How not to collect all links to youtube, facebook, wikipedia and the like?

Hello, Friends. Please tell me how not to collect all links to youtube, facebook, wikipedia and the like? I need the robot to take only the youtube page that the page being scanned links to. For example a page my-name.com links to a video on youtube, I need the robot to take only this one page with this video, and not scan the entire youtube and then the entire Internet along with Amazon…

Friends, please help ina with this. :slight_smile:

I think, in the admin area, set the crawl depth to 0 to index only the page associated with the URL entered, then Yacy will not crawl any additional pages.

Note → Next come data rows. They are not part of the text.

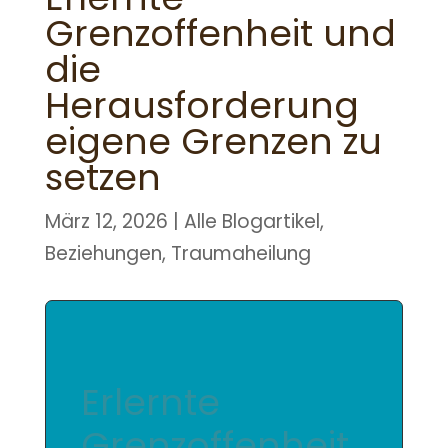
Grenzoffenheit und
die
Herausforderung
eigene Grenzen zu
setzen
März 12, 2026
|
Alle Blogartikel
,
Beziehungen
,
Traumaheilung
Erlernte
Grenzoffenheit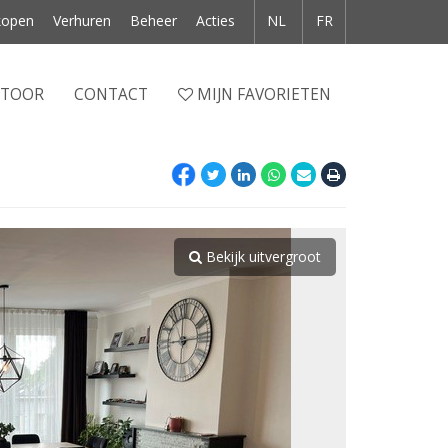
kopen
Verhuren
Beheer
Acties
NL
FR
NTOOR
CONTACT
MIJN FAVORIETEN
Bekijk uitvergroot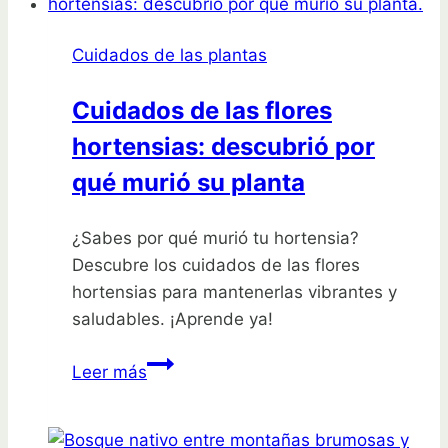
por
qué
Cuidados de las plantas
casi
muere
Cuidados de las flores
su
hortensias: descubrió por
anturio
qué murió su planta
¿Sabes por qué murió tu hortensia?
Descubre los cuidados de las flores
hortensias para mantenerlas vibrantes y
saludables. ¡Aprende ya!
Cuidados
Leer más
de
las
flores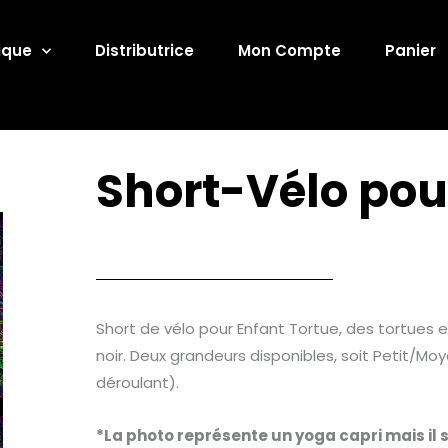
ique
Distributrice
Mon Compte
Panier
Short-Vélo pou
Short de vélo pour Enfant Tortue, des tortues et
noir. Deux grandeurs disponibles, soit Petit/Moy
déroulant).
*La photo représente un yoga capri mais il s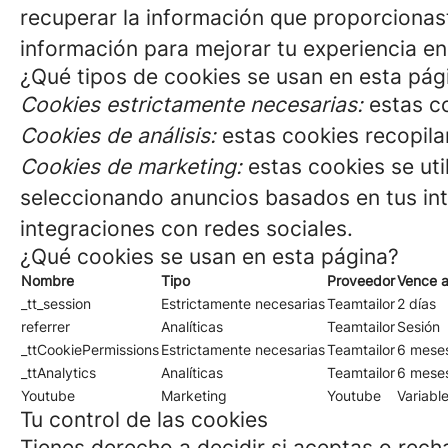
recuperar la información que proporcionas
información para mejorar tu experiencia en
¿Qué tipos de cookies se usan en esta pág
Cookies estrictamente necesarias:
estas co
Cookies de análisis:
estas cookies recopila
Cookies de marketing:
estas cookies se uti
seleccionando anuncios basados en tus int
integraciones con redes sociales.
¿Qué cookies se usan en esta página?
Nombre
Tipo
Proveedor
Vence a
_tt_session
Estrictamente necesarias
Teamtailor
2 días
referrer
Analíticas
Teamtailor
Sesión
_ttCookiePermissions
Estrictamente necesarias
Teamtailor
6 mese
_ttAnalytics
Analíticas
Teamtailor
6 mese
Youtube
Marketing
Youtube
Variabl
Tu control de las cookies
Tienes derecho a decidir si aceptas o rech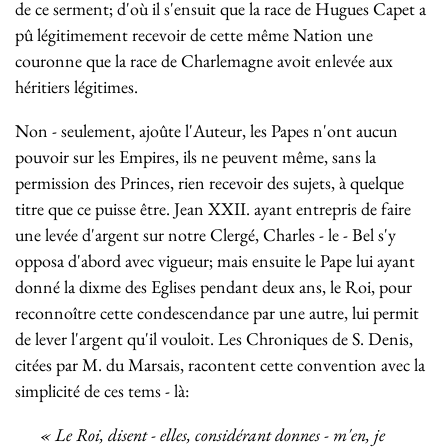
de ce serment; d'où il s'ensuit que la race de Hugues Capet a
pû légitimement recevoir de cette même Nation une
couronne que la race de Charlemagne avoit enlevée aux
héritiers légitimes.
Non - seulement, ajoûte l'Auteur, les Papes n'ont aucun
pouvoir sur les Empires, ils ne peuvent même, sans la
permission des Princes, rien recevoir des sujets, à quelque
titre que ce puisse être. Jean XXII. ayant entrepris de faire
une levée d'argent sur notre Clergé, Charles - le - Bel s'y
opposa d'abord avec vigueur; mais ensuite le Pape lui ayant
donné la dixme des Eglises pendant deux ans, le Roi, pour
reconnoître cette condescendance par une autre, lui permit
de lever l'argent qu'il vouloit. Les Chroniques de S. Denis,
citées par M. du Marsais, racontent cette convention avec la
simplicité de ces tems - là:
« Le Roi, disent - elles, considérant
donnes - m'en, je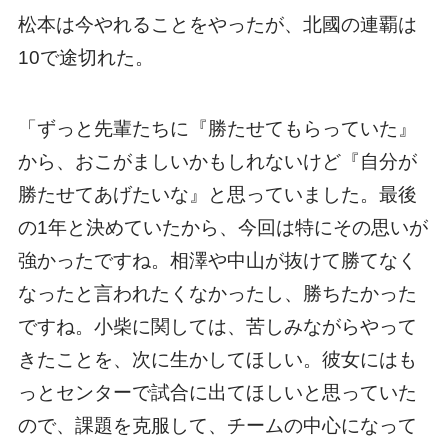
松本は今やれることをやったが、北國の連覇は
10で途切れた。
「ずっと先輩たちに『勝たせてもらっていた』
から、おこがましいかもしれないけど『自分が
勝たせてあげたいな』と思っていました。最後
の1年と決めていたから、今回は特にその思いが
強かったですね。相澤や中山が抜けて勝てなく
なったと言われたくなかったし、勝ちたかった
ですね。小柴に関しては、苦しみながらやって
きたことを、次に生かしてほしい。彼女にはも
っとセンターで試合に出てほしいと思っていた
ので、課題を克服して、チームの中心になって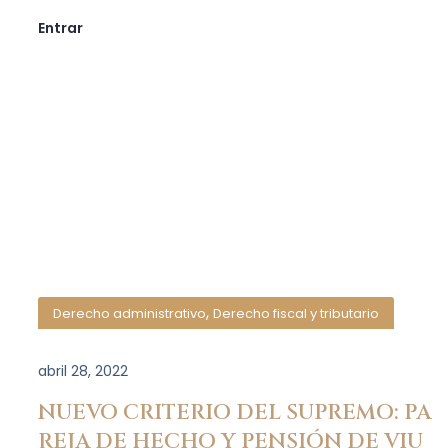
Entrar
,
Derecho administrativo
Derecho fiscal y tributario
abril 28, 2022
NUEVO CRITERIO DEL SUPREMO: PA
REJA DE HECHO Y PENSIÓN DE VIU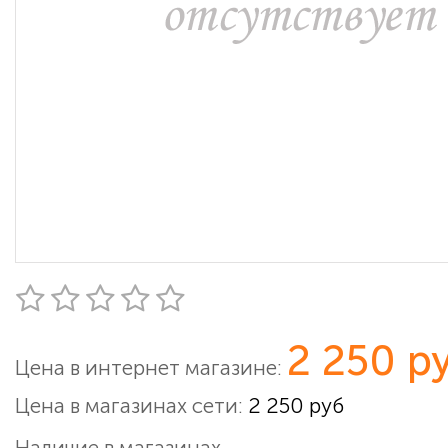
2 250 р
Цена в интернет магазине:
Цена в магазинах сети:
2 250 руб
Наличие в магазинах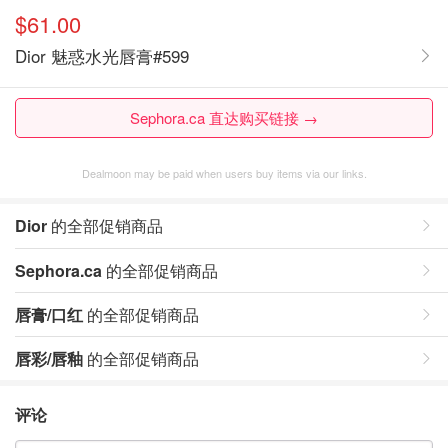
$61.00
Dior 魅惑水光唇膏#599
Sephora.ca 直达购买链接 →
Dealmoon may be paid when users buy items via our links.
Dior
的全部促销商品
Sephora.ca
的全部促销商品
唇膏/口红
的全部促销商品
唇彩/唇釉
的全部促销商品
评论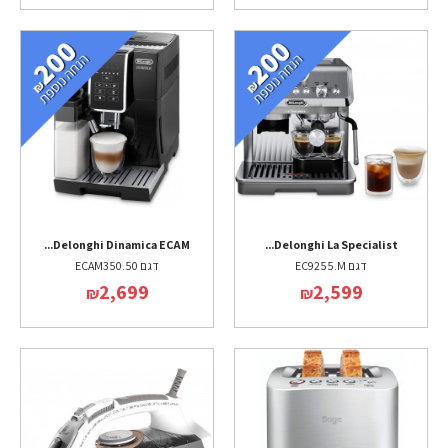
Delonghi Dinamica ECAM...
Delonghi La Specialist...
דגם EC9255.M
דגם ECAM350.50
2,699
2,599
₪
₪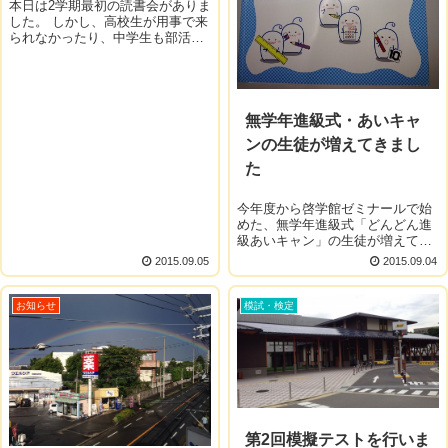
本日は2学期最初の読書会がありま
した。 しかし、高校生が用事で来
られなかったり、中学生も部活が
あったりなどで小学生しか参加し
なくて残念でしたね。 先週、授業
が無かったので本日はしっかりと
トレーニングを行いました。 ...
無学年進級式・あいキャ
ンの生徒が増えてきまし
た
今年度から啓学館ゼミナールで始
めた、無学年進級式「どんどん進
級あいキャン」の生徒が増えてき
ました。 夏休みの間に「サマーあ
2015.09.05
2015.09.04
いキャン」を受講した生徒の多く
がそのまま2学期も継続する事にな
りました。 本日の授業の様子で
お知らせ
模試・検定
す。 ...
第2回模擬テストを行いま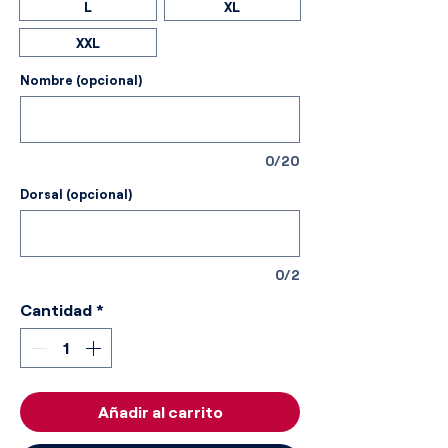
L
XL
XXL
Nombre (opcional)
0/20
Dorsal (opcional)
0/2
Cantidad
*
Añadir al carrito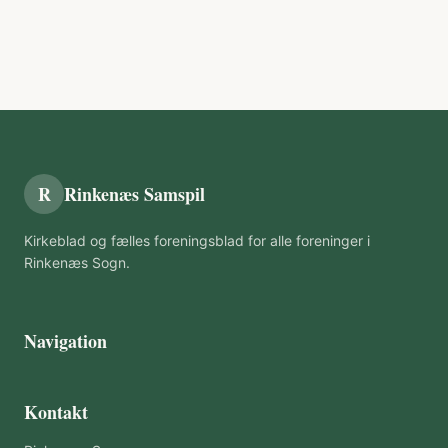
R
Rinkenæs Samspil
Kirkeblad og fælles foreningsblad for alle foreninger i
Rinkenæs Sogn.
Navigation
Kontakt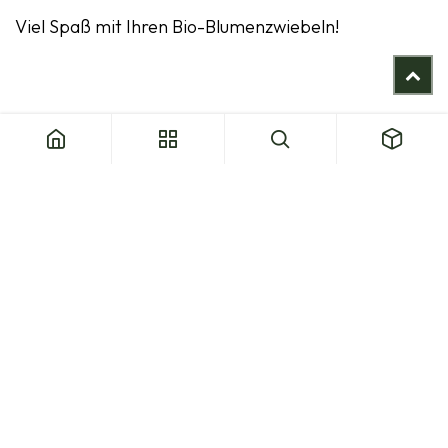
Viel Spaß mit Ihren Bio-Blumenzwiebeln! ​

Set to depth = 1 Yacy will also index the pages associated with the links on the first page but go no further.

Personally, I almost never set depth to more than 1 or at most 2 as I only want to index very selected known URLs on specific topic areas and keep resource use to a minimum.

This should be able to be done using regex based blacklist rules, under Filter & Blacklists settings.
(or regex rule set at advanced crawler runs ?)

Unfortunately, regex is all but arcane whichcraft to me :rofl:, so i’m unable to provide the specific regex rules for your need.

Personally, i’ve simply blacklisted e.g facebook at domains level.

Maybe these could be of use to you? If only as tips at the least.

https://www.regextester.com/ (this one’s very nice for editing and trying regex rules. I’ve at times often used it for grab-site warc archiving efforts)

It’s also probably a good idea to doublecheck the rules using YaCy’s own regex tester found at /RegexTest.html , just to be sure.

1 Like

/CrawlStartExpert.html

this will prevent crawler from going outside given list of domain(s) of desired start pages(, i think). Probably the easiest way without applying more advanced filtering.